Si parte l’8 maggio (ore 9,30) a Canicattì, e precisamente all’Istituto Istruzione Secondaria Superiore “Galileo Galilei” (Via Luigi Pirandello, 4), dove – come emerge dal titolo del seminario – il focus è sulla “performance eco solidale” del sistema biologico siciliano. Un approccio olistico che guarda oltre la produzione agricola, puntando su opportunità per i giovani e per le economie locali. Tra i temi chiave anche la viticoltura biologica, con un’attenzione concreta ai vantaggi ambientali e alle prospettive di mercato.

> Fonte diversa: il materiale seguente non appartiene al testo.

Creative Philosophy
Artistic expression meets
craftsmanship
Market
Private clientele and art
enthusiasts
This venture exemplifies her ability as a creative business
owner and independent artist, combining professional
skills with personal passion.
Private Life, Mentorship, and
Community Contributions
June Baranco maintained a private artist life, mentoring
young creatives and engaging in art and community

Pochi giorni dopo, l’11 maggio, il testimone passa a Roma per il seminario intitolato “L’azienda multifunzionale e il valore sociale dell’agricoltura biologico”. All’Istituto Tecnico Agrario Emilio Sereni (via Prenestina n.1395) il dibattito si sposta sull’azienda agricola multifunzionale e sul valore sociale del biologico. Non solo produzione, quindi, ma inclusione, biodiversità e servizi per la comunità. Dalla normativa nazionale alle esperienze sul campo, il messaggio è chiaro: il bio può essere un modello capace di generare valore diffuso, anche sul piano sociale. Non a caso, tra gli interventi spicca il tema dei percorsi di inclusione, a dimostrazione di un’agricoltura che non lascia indietro nessuno.

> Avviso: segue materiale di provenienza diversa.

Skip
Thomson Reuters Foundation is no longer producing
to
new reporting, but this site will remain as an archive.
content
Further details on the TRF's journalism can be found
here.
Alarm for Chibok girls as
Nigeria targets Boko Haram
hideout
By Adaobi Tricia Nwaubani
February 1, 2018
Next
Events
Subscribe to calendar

Il percorso si chiude il 21 maggio a Guspini, in Sardegna, con “L’agricoltura biologica e cura del paesaggio culturale – metodiche agronomiche, tecniche innovative e opportunità del terzo paesaggio dove lo sguardo si fa ancora più ampio: il rapporto tra agricoltura biologica e paesaggio culturale. Nel seminario che si svolgerà nella Sala Consiliare a partire dalle 9,30, entrano in gioco concetti innovativi come il “terzo paesaggio”, la gestione ecologica del verde urbano e le connessioni tra ambiente, salute e benessere. Non solo tecniche agronomiche, ma una visione integrata in cui il paesaggio diventa risorsa produttiva, terapeutica e identitaria.
In tutte e tre le tappe emerge con forza un elemento comune: il biologico non è più una nicchia, ma un sistema complesso che intreccia agricoltura, ambiente, economia e società. Il coinvolgimento diretto di produttori, tecnici, istituzioni e consumatori – previsto in ogni seminario – conferma la volontà di costruire una filiera partecipata e consapevole.

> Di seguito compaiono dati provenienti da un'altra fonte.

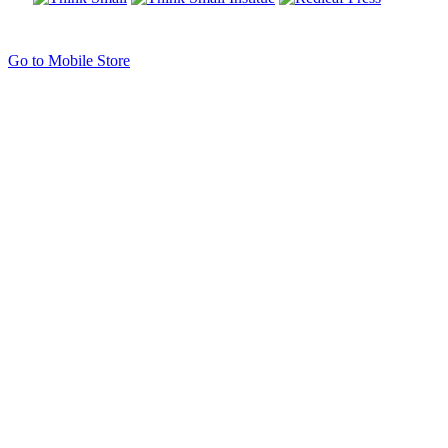
Go to Mobile Store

Finanziato dal Masaf, il progetto “Bio-ConvItalia” punta proprio a questo: diffondere conoscenze, creare reti e rafforzare una cultura del biologico capace di rispondere alle sfide attuali. Dalla Sicilia alla Sardegna, passando per Roma, il messaggio è uno solo: il futuro dell’agricoltura passa da modelli sostenibili, inclusivi e radicati nei territori.